Aquellas mujeres, capaces de las más sublimes emociones, de los más tiernos sentimientos, seguían dando alaridos. Querían vivir, estaban desamparadas y chillaban como ratas en una trampa.

El horror de todo esto me empujó fuera de la cubierta. Sentíame mareado, y me senté en un banco. Como a través de una bruma vi y oí a los hombres precipitarse y dar voces en sus esfuerzos por arriar los botes. Era una escena como para ser leída en un libro. Las cuerdas estaban apretadas; nada obedecía. Descendió un bote sin los tarugos, ocupado por mujeres y niños, y al llenarse de agua se hundió. Otro bote fue arriado por un extremo y el otro continuó colgado del aparejo, donde quedó abandonado. No se veía nada del extraño buque que había ocasionado el desastre, pero oí decir a los hombres que indudablemente enviaría botes para socorrernos.

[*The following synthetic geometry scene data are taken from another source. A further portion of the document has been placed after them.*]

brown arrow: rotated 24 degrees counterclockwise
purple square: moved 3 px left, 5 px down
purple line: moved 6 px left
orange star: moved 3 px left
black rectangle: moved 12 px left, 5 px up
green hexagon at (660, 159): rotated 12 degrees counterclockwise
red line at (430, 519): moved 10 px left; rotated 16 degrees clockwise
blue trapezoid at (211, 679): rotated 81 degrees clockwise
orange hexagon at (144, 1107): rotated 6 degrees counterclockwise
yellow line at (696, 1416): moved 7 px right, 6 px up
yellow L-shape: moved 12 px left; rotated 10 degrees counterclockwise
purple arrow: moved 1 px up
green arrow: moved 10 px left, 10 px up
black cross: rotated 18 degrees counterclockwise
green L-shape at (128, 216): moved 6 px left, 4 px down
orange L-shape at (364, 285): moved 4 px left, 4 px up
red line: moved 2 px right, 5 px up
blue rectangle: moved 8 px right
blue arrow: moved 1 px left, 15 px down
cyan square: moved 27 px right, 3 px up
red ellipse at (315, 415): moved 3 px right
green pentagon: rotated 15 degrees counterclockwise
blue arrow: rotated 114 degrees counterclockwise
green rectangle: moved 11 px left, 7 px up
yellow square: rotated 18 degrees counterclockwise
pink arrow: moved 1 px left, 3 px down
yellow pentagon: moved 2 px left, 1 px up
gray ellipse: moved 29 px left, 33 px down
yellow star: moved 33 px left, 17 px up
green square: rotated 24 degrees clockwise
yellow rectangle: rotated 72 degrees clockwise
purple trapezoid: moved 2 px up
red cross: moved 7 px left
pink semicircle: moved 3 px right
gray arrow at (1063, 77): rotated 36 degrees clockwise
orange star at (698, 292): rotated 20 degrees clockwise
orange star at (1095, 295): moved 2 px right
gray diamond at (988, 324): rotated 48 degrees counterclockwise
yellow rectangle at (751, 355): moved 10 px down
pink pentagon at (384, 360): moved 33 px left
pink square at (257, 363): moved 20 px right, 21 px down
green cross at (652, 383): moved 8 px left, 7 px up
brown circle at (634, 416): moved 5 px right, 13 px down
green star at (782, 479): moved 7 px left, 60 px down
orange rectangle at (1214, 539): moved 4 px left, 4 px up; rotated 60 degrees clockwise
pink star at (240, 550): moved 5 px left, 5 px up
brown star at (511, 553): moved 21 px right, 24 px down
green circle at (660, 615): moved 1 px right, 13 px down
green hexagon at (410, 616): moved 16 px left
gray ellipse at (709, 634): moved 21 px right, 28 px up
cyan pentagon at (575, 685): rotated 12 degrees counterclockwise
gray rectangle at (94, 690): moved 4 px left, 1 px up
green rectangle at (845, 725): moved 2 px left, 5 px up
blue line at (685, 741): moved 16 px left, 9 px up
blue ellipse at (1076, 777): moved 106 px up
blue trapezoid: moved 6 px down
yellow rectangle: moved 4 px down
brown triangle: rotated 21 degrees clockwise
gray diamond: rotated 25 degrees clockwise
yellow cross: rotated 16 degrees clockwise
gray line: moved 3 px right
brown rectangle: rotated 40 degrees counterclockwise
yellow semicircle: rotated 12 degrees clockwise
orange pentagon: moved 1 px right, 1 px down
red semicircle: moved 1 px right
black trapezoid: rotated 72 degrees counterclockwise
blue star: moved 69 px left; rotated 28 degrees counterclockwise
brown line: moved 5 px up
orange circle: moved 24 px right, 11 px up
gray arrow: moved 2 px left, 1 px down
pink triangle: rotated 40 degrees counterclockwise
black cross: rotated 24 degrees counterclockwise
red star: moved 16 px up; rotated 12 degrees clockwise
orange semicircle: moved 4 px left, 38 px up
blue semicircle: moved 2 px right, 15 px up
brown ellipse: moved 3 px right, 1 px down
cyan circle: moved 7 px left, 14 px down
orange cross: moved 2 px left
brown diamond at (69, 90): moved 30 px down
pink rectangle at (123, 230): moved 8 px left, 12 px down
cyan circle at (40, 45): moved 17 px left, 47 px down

Bajé a la cubierta inferior. Comprendí que el Martínez se hundía rápidamente porque el agua estaba ya muy cerca. Muchos de los pasajeros saltaban por la borda; otros, ya en el agua, clamaban que se les subiesen de nuevo al barco. Nadie les atendía. Se elevó un grito diciendo que nos hendíamos. Fui presa del consiguiente pánico y me lancé al mar entre una oleada de cuerpos. Ignoro cómo sucedió, pero comprendí instantáneamente por qué los que estaban en el agua deseaban tanto volver a bordo. Estaba fría, tan fría, que resultaba dolorosa, y cuando me hundí en ella su mordedura fue tan rápida y aguda como la del fuego. Mordía los tuétanos; parecía la presión de la muerte. Me debatí, abrí la boca angustiado, y antes de que el salvavidas me hubiese vuelto a la superficie, el agua me había llenado los pulmones. Sentí en la boca el fuerte sabor de la sal, y con aquella cosa acre en los pulmones y la garganta, me ahogaba por momentos.

Pero lo que más me molestaba era el frío. Sentía que no podría sobrevivir sino muy pocos minutos. A mi alrededor había gente debatiéndose y luchando con el agua; les oía llamarse unos a otros. Y oí también ruido de remos. Evidentemente, aquel buque extraño había arriado los botes. Pasado algún tiempo me maravillé de continuar aún con vida; había perdido la sensación en los miembros inferiores y ya el frío empezaba a invadirme el corazón y a paralizarlo. Pequeñas olas erizadas de espuma rompían de continuo sobre mí, molestándome en grado sumo y produciéndome angustias indescriptibles.

Los ruidos se fueron haciendo menos distintos, pero finalmente oí en lontananza un coro desesperado de gritos y comprendí que el Martínez acababa de hundirse. Más tarde, ignoro el tiempo que transcurriría, recobré el sentido con un estremecimiento de espanto. Estaba solo. Ya no se oían ni voces ni gritos..., únicamente el ruido de las olas, a las que la niebla comunicaba reflejos sobrenaturales. El pánico en una multitud unida en cierto modo por la comunidad de intereses no es tan terrible como el pánico en la soledad, y este pánico es el que yo sufría ahora. ¿Adónde me arrastraban las aguas? El hombre del rostro colorado había dicho que la corriente se alejaba de la Puerta de oro.